Brief:
For each record that follows, give it back exactly, with no pictures included.

Supplied information:
● ● ● ●

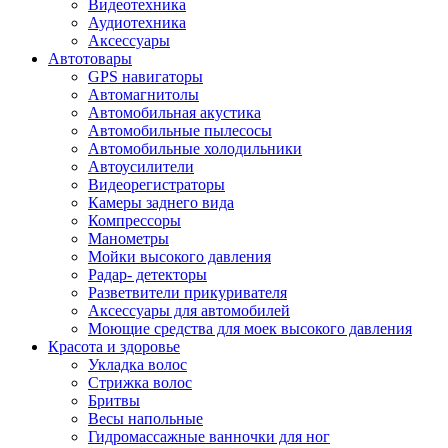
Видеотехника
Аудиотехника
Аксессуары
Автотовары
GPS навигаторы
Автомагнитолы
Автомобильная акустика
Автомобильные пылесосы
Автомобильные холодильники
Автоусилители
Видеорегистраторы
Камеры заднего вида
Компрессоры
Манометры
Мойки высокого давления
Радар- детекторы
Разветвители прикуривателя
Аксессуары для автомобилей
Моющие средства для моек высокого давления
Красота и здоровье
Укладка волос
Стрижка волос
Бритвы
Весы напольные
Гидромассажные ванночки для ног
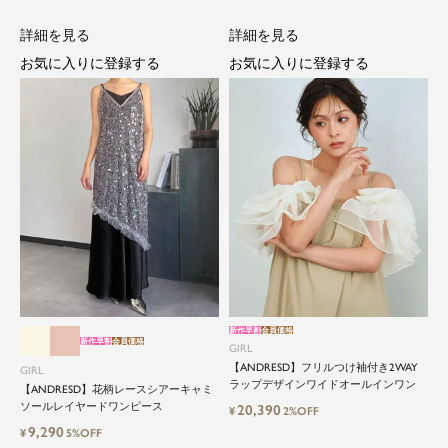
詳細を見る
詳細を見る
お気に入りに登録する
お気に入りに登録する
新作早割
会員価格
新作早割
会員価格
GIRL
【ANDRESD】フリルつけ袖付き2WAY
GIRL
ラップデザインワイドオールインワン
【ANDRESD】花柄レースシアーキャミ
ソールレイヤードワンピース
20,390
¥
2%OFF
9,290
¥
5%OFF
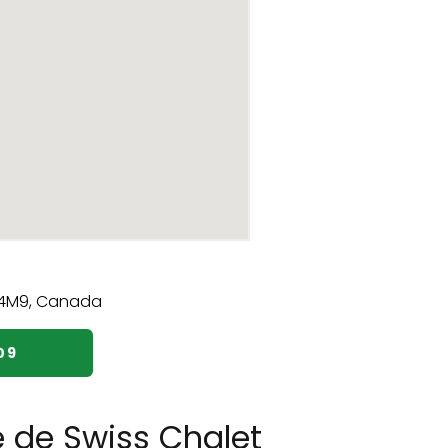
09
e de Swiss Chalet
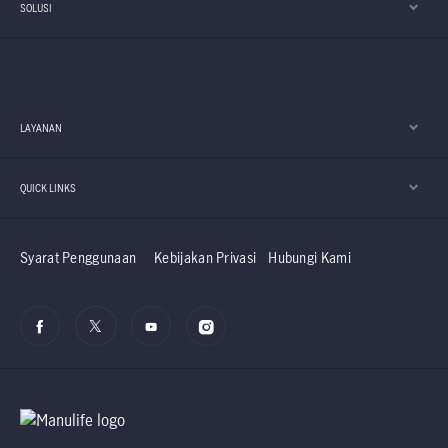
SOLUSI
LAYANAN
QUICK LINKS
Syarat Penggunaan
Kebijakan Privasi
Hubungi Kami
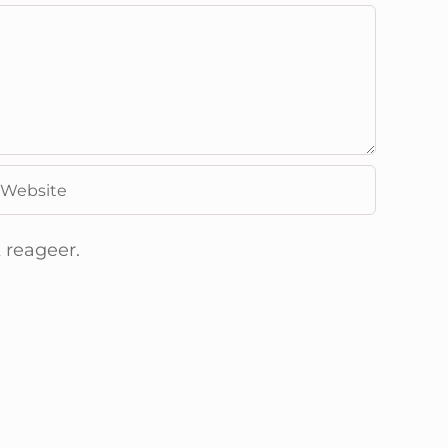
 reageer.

● ● ● ●

Result of the exercise:
Видеотехника
Аудиотехника
Аксессуары
Автотовары
GPS навигаторы
Автомагнитолы
Автомобильная акустика
Автомобильные пылесосы
Автомобильные холодильники
Автоусилители
Видеорегистраторы
Камеры заднего вида
Компрессоры
Манометры
Мойки высокого давления
Радар- детекторы
Разветвители прикуривателя
Аксессуары для автомобилей
Моющие средства для моек высокого давления
Красота и здоровье
Укладка волос
Стрижка волос
Бритвы
Весы напольные
Гидромассажные ванночки для ног
詳細を見る
詳細を見る
お気に入りに登録する
お気に入りに登録する
新作早割
会員価格
新作早割
会員価格
GIRL
【ANDRESD】フリルつけ袖付き2WAY
GIRL
ラップデザインワイドオールインワン
【ANDRESD】花柄レースシアーキャミ
ソールレイヤードワンピース
20,390
¥
2%OFF
9,290
¥
5%OFF
09
e de Swiss Chalet
SOLUSI
LAYANAN
QUICK LINKS
Syarat Penggunaan
Kebijakan Privasi
Hubungi Kami
 reageer.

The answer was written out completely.